_THE TASK:_ Count every line below that contains "their", then give that count and nothing else.

_MATERIALS PROVIDED:_
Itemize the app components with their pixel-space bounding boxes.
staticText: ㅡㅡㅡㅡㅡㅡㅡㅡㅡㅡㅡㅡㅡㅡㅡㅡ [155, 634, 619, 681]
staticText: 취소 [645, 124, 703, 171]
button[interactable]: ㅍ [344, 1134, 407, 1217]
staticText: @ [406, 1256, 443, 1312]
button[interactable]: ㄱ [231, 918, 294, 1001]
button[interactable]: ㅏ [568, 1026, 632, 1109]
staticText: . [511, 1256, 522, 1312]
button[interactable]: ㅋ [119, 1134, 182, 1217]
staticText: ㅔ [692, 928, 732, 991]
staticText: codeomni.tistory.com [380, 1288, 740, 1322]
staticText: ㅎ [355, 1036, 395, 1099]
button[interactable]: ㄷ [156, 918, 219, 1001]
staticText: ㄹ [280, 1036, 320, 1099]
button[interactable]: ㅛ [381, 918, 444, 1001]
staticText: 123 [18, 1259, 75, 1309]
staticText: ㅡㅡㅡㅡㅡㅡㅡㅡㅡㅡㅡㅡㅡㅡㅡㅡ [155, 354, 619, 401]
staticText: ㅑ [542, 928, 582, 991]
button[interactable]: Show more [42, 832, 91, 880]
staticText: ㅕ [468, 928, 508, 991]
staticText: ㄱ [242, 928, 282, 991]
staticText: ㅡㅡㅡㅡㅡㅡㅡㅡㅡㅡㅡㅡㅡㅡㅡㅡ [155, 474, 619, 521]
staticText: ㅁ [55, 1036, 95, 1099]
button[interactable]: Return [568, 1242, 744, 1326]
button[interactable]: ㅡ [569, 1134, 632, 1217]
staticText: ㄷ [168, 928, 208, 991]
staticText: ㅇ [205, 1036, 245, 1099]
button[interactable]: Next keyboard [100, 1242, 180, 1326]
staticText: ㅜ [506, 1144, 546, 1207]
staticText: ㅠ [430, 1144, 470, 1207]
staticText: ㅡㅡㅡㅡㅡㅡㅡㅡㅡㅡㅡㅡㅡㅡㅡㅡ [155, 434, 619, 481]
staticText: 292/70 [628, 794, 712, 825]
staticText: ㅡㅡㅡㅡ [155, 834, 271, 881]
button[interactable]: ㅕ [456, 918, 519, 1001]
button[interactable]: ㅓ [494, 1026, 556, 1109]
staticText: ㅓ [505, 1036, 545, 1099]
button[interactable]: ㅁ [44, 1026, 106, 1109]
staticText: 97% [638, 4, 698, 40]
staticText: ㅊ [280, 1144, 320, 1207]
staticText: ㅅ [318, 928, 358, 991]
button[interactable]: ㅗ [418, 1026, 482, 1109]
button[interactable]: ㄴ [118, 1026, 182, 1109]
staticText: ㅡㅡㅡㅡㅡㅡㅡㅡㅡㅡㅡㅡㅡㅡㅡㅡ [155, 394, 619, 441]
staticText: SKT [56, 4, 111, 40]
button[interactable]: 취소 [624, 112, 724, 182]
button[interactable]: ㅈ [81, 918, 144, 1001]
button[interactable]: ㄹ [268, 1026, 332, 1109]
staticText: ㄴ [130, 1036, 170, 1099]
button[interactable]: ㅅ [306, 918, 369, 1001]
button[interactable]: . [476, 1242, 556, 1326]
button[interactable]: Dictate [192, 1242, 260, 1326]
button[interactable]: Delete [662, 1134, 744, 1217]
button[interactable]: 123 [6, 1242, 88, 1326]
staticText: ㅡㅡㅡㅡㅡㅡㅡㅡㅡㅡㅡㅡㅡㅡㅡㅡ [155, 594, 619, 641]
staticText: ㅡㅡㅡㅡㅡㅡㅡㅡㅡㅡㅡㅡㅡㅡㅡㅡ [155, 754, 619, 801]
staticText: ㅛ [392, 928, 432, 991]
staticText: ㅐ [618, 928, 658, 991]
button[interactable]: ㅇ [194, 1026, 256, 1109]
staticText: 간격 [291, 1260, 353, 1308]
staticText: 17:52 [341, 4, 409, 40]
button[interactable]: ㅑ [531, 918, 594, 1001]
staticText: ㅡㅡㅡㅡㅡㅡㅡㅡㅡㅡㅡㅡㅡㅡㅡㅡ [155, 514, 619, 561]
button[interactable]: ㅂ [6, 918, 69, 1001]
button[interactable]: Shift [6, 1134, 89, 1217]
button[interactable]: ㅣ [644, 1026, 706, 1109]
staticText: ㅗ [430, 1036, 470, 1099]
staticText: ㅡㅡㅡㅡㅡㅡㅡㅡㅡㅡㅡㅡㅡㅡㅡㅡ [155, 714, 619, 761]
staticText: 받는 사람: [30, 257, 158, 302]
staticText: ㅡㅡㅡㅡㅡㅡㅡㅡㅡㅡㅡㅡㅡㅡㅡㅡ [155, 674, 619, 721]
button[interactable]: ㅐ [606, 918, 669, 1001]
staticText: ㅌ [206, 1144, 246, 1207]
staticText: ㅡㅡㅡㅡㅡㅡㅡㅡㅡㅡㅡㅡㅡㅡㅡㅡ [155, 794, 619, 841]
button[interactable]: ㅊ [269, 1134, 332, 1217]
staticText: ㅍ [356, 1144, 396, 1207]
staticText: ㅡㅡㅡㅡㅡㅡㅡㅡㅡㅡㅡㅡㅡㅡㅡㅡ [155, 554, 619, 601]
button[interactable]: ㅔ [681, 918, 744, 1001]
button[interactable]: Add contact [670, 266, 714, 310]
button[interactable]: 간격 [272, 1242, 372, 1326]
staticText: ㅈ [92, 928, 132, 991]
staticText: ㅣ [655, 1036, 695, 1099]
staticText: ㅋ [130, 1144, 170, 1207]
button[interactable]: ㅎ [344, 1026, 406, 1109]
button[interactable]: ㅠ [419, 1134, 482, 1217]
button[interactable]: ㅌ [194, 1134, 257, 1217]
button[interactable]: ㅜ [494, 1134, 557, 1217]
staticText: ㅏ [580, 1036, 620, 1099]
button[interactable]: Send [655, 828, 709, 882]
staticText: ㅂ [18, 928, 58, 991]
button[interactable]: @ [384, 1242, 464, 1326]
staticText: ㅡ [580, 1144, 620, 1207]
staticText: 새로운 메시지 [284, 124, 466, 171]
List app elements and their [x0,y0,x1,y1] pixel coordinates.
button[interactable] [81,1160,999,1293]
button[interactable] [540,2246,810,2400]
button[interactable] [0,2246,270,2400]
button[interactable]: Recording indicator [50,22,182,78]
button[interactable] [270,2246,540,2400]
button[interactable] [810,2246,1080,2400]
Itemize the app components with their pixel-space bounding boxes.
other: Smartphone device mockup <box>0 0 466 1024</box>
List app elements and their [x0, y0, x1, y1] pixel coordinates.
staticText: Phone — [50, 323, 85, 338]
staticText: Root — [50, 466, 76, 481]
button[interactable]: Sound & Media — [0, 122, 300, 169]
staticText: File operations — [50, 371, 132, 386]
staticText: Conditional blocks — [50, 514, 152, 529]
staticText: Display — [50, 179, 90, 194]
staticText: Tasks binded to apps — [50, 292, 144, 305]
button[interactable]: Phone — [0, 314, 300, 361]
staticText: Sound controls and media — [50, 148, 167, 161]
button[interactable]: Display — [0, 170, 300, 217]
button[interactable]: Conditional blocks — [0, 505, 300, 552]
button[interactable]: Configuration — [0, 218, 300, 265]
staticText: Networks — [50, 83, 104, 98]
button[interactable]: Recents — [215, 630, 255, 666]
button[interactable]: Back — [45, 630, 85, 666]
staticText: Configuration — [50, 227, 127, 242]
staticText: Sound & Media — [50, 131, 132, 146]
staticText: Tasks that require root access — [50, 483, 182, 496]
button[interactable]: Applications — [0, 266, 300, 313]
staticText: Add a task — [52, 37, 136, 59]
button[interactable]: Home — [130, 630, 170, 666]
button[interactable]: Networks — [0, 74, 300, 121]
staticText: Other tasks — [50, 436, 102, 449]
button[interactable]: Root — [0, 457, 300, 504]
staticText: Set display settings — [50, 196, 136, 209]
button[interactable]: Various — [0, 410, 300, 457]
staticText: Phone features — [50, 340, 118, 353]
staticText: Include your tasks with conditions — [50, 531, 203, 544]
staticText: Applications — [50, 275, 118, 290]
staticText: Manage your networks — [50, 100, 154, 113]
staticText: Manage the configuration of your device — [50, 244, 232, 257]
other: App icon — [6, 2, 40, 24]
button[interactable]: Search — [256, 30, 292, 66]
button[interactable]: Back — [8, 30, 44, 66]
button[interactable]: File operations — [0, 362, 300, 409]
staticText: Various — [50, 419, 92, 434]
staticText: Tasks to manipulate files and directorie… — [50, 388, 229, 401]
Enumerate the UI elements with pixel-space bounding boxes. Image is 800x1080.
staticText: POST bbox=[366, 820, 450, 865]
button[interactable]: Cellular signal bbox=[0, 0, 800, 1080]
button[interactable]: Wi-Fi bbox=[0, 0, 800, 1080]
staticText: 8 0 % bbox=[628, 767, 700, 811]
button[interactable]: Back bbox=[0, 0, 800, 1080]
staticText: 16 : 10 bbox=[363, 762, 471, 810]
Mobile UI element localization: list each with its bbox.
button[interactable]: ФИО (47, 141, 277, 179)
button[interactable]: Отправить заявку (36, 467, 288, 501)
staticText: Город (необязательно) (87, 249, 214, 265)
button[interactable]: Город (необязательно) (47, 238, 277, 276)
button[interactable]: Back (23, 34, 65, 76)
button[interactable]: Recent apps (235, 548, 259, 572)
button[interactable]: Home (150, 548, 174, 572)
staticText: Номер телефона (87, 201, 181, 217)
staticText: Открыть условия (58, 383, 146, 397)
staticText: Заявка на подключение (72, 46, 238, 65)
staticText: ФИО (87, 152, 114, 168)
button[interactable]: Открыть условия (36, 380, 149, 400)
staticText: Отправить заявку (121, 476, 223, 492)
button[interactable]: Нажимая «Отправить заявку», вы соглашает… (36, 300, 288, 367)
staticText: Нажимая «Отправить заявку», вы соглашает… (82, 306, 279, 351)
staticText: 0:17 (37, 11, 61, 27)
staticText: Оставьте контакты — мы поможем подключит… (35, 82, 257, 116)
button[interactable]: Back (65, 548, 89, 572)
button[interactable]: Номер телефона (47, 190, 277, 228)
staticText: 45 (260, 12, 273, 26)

_RESULT OF THIS TASK:_ 4